▸ **What to produce**: Your answer should be the lines from the start of the records through the line with "Actualitats (1374, 46)", copied word for word.

▸ **Source data**:
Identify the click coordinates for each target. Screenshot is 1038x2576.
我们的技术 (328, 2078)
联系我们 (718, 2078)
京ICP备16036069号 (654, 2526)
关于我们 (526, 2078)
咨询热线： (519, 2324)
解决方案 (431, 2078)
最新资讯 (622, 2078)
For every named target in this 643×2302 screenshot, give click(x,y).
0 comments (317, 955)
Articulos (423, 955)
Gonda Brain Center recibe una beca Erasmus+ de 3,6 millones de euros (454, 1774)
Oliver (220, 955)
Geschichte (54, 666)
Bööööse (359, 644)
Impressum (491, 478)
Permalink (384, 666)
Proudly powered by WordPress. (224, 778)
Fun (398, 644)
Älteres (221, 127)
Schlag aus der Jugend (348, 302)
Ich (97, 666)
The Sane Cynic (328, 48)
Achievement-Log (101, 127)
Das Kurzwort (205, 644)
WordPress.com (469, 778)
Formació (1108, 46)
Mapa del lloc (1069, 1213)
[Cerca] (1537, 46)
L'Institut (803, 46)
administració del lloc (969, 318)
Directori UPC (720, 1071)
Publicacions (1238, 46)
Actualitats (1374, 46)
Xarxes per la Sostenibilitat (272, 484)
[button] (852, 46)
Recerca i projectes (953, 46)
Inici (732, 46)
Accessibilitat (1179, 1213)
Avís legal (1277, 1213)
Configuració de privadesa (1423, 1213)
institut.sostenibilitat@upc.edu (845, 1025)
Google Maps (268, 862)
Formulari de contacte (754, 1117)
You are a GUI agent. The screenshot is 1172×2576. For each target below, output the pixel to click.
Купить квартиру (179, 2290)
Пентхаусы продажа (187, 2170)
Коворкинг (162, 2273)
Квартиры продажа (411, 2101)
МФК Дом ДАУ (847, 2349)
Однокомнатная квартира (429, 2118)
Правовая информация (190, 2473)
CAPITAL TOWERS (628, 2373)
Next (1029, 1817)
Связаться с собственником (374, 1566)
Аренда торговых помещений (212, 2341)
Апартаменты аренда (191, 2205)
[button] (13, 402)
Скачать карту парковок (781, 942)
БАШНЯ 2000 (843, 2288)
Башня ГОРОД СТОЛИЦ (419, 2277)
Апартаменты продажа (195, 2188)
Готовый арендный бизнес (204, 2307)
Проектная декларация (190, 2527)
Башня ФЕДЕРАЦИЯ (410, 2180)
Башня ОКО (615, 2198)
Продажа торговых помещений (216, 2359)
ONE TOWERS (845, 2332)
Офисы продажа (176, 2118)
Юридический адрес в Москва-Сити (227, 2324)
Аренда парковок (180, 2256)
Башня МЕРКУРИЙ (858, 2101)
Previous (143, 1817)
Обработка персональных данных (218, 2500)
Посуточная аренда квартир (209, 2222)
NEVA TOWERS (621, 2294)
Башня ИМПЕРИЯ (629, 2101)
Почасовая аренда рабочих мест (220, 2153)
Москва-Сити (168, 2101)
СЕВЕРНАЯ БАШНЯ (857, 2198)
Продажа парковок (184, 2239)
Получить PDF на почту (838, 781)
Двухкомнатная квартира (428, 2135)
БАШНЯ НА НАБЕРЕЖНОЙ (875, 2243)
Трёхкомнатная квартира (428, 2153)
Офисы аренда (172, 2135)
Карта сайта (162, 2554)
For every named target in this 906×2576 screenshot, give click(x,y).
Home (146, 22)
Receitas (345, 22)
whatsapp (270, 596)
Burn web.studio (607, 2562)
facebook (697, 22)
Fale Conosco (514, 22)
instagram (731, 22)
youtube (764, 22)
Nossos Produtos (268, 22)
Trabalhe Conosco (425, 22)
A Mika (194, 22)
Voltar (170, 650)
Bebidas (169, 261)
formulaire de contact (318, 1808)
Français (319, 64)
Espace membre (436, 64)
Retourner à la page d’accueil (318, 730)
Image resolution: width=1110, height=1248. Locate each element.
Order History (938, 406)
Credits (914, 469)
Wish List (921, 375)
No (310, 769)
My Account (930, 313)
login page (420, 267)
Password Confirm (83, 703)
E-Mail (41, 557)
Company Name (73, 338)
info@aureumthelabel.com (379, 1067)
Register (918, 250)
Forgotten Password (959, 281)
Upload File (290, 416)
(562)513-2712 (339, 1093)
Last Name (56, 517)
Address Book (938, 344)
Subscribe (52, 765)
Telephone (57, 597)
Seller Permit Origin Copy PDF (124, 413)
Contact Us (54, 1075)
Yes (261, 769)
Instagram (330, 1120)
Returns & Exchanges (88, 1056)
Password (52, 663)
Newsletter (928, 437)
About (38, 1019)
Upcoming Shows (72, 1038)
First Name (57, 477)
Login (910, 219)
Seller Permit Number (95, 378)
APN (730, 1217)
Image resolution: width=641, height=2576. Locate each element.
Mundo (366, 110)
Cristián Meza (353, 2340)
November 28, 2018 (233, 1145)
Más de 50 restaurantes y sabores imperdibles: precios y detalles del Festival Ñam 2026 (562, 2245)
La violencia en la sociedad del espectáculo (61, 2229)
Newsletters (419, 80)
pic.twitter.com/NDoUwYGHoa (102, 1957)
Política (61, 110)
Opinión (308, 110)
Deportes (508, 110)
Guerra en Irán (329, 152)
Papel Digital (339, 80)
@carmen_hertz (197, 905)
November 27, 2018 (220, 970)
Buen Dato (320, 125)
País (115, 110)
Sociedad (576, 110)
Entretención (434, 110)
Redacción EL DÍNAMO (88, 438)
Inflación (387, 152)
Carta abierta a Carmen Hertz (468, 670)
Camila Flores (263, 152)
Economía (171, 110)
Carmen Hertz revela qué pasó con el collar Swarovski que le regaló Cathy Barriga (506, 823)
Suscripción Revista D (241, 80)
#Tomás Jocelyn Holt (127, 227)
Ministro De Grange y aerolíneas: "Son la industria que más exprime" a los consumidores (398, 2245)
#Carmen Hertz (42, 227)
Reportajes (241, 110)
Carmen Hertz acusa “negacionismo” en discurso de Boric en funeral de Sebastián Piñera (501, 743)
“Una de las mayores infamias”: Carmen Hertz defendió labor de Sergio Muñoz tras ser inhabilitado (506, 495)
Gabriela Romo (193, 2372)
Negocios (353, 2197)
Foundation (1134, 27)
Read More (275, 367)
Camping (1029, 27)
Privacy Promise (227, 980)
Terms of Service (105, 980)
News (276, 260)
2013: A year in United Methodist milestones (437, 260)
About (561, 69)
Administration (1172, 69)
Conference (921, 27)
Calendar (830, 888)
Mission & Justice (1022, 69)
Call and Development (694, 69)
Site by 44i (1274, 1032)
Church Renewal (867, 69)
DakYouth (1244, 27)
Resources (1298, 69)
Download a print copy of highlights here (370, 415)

▸ **Answer for the task**:
Identify the click coordinates for each target. Screenshot is 1038x2576.
我们的技术 (328, 2078)
联系我们 (718, 2078)
京ICP备16036069号 (654, 2526)
关于我们 (526, 2078)
咨询热线： (519, 2324)
解决方案 (431, 2078)
最新资讯 (622, 2078)
For every named target in this 643×2302 screenshot, give click(x,y).
0 comments (317, 955)
Articulos (423, 955)
Gonda Brain Center recibe una beca Erasmus+ de 3,6 millones de euros (454, 1774)
Oliver (220, 955)
Geschichte (54, 666)
Bööööse (359, 644)
Impressum (491, 478)
Permalink (384, 666)
Proudly powered by WordPress. (224, 778)
Fun (398, 644)
Älteres (221, 127)
Schlag aus der Jugend (348, 302)
Ich (97, 666)
The Sane Cynic (328, 48)
Achievement-Log (101, 127)
Das Kurzwort (205, 644)
WordPress.com (469, 778)
Formació (1108, 46)
Mapa del lloc (1069, 1213)
[Cerca] (1537, 46)
L'Institut (803, 46)
administració del lloc (969, 318)
Directori UPC (720, 1071)
Publicacions (1238, 46)
Actualitats (1374, 46)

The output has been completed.